- Exercise instructions: Copy out all lines of the records in which the word "connector" appears.

- Dataset:

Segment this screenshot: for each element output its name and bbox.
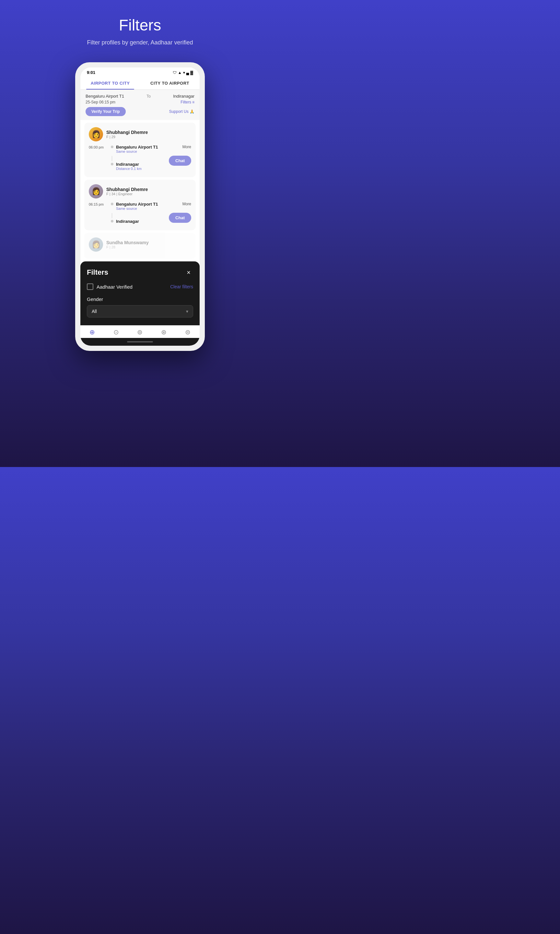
chevron-down-icon: ▾ — [186, 309, 188, 314]
close-filters-button[interactable]: × — [184, 268, 193, 277]
filters-label: Filters — [180, 100, 191, 105]
avatar-3: 👩 — [89, 237, 103, 252]
signal-icon: ▄ — [186, 70, 189, 75]
more-button-2[interactable]: More — [183, 202, 191, 206]
ride-card-2: 👩 Shubhangi Dhemre F | 34 | Engineer 06:… — [84, 180, 196, 230]
wifi-icon: ▾ — [183, 70, 185, 75]
profile-icon: ⊛ — [161, 328, 166, 336]
route-to-sub-1: Distance 0.1 km — [116, 167, 142, 171]
phone-frame: 9:01 🛡 ▲ ▾ ▄ ▓ AIRPORT TO CITY CITY TO A… — [75, 62, 205, 351]
gender-filter-section: Gender All ▾ — [87, 296, 193, 317]
verify-trip-button[interactable]: Verify Your Trip — [86, 107, 126, 116]
tab-airport-to-city[interactable]: AIRPORT TO CITY — [80, 76, 140, 89]
trip-from: Bengaluru Airport T1 — [86, 94, 124, 99]
user-name-2: Shubhangi Dhemre — [106, 187, 148, 192]
gender-dropdown[interactable]: All ▾ — [87, 305, 193, 317]
chat-button-1[interactable]: Chat — [169, 156, 191, 166]
route-dot-from-1 — [111, 146, 114, 148]
user-meta-1: F | 29 — [106, 135, 148, 139]
trip-to: Indiranagar — [173, 94, 194, 99]
more-icon: ⊜ — [185, 328, 191, 336]
route-from-sub-1: Same source — [116, 150, 158, 153]
route-from-name-1: Bengaluru Airport T1 — [116, 145, 158, 150]
page-title: Filters — [119, 16, 162, 34]
chat-button-2[interactable]: Chat — [169, 213, 191, 223]
avatar-image-3: 👩 — [89, 237, 103, 252]
user-name-3: Sundha Munswamy — [106, 240, 149, 245]
gender-label: Gender — [87, 296, 193, 302]
trip-date: 25-Sep 06:15 pm — [86, 100, 115, 105]
route-to-name-2: Indiranagar — [116, 219, 139, 224]
home-indicator — [127, 341, 153, 342]
aadhaar-checkbox[interactable] — [87, 284, 93, 290]
tab-city-to-airport[interactable]: CITY TO AIRPORT — [140, 76, 200, 89]
more-button-1[interactable]: More — [183, 145, 191, 149]
tabs-bar: AIRPORT TO CITY CITY TO AIRPORT — [80, 76, 200, 90]
trip-info-bar: Bengaluru Airport T1 To Indiranagar 25-S… — [80, 90, 200, 120]
nav-more[interactable]: ⊜ — [185, 328, 191, 336]
nav-profile[interactable]: ⊛ — [161, 328, 166, 336]
filters-panel: Filters × Aadhaar Verified Clear filters… — [80, 261, 200, 325]
shield-icon: 🛡 — [173, 70, 177, 75]
avatar-2: 👩 — [89, 184, 103, 199]
route-connector-2 — [112, 213, 112, 218]
route-dot-from-2 — [111, 203, 114, 205]
ride-time-2: 06:15 pm — [89, 202, 108, 206]
status-time: 9:01 — [87, 70, 95, 75]
gender-selected-value: All — [92, 309, 97, 314]
avatar-image-1: 👩 — [89, 127, 103, 142]
page-subtitle: Filter profiles by gender, Aadhaar verif… — [87, 39, 193, 46]
arrow-up-icon: ▲ — [178, 70, 182, 75]
ride-time-1: 06:00 pm — [89, 145, 108, 149]
user-name-1: Shubhangi Dhemre — [106, 130, 148, 135]
route-dot-to-1 — [111, 163, 114, 165]
avatar-image-2: 👩 — [89, 184, 103, 199]
route-to-name-1: Indiranagar — [116, 162, 142, 167]
filters-link[interactable]: Filters ≡ — [180, 100, 194, 105]
status-bar: 9:01 🛡 ▲ ▾ ▄ ▓ — [80, 68, 200, 76]
route-connector-1 — [112, 156, 112, 161]
phone-inner: 9:01 🛡 ▲ ▾ ▄ ▓ AIRPORT TO CITY CITY TO A… — [80, 68, 200, 346]
route-from-sub-2: Same source — [116, 207, 158, 211]
support-us-link[interactable]: Support Us 🙏 — [169, 109, 194, 114]
trips-icon: ⊚ — [137, 328, 143, 336]
home-icon: ⊕ — [89, 328, 95, 336]
trip-to-label: To — [146, 94, 151, 99]
ride-card-3: 👩 Sundha Munswamy F | 28 — [84, 233, 196, 259]
user-meta-2: F | 34 | Engineer — [106, 192, 148, 196]
ride-card-1: 👩 Shubhangi Dhemre F | 29 06:00 pm Benga… — [84, 123, 196, 177]
aadhaar-label: Aadhaar Verified — [97, 284, 132, 290]
nav-home[interactable]: ⊕ — [89, 328, 95, 336]
route-from-name-2: Bengaluru Airport T1 — [116, 202, 158, 207]
nav-search[interactable]: ⊙ — [114, 328, 119, 336]
status-icons: 🛡 ▲ ▾ ▄ ▓ — [173, 70, 193, 75]
filter-icon: ≡ — [192, 100, 194, 105]
filters-panel-title: Filters — [87, 268, 108, 277]
clear-filters-button[interactable]: Clear filters — [170, 284, 193, 289]
route-dot-to-2 — [111, 220, 114, 222]
avatar-1: 👩 — [89, 127, 103, 142]
nav-trips[interactable]: ⊚ — [137, 328, 143, 336]
bottom-nav: ⊕ ⊙ ⊚ ⊛ ⊜ — [80, 325, 200, 338]
battery-icon: ▓ — [190, 70, 193, 75]
search-icon: ⊙ — [114, 328, 119, 336]
user-meta-3: F | 28 — [106, 245, 149, 249]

- Your response:
route-connector-2 — [112, 213, 112, 218]
route-connector-1 — [112, 156, 112, 161]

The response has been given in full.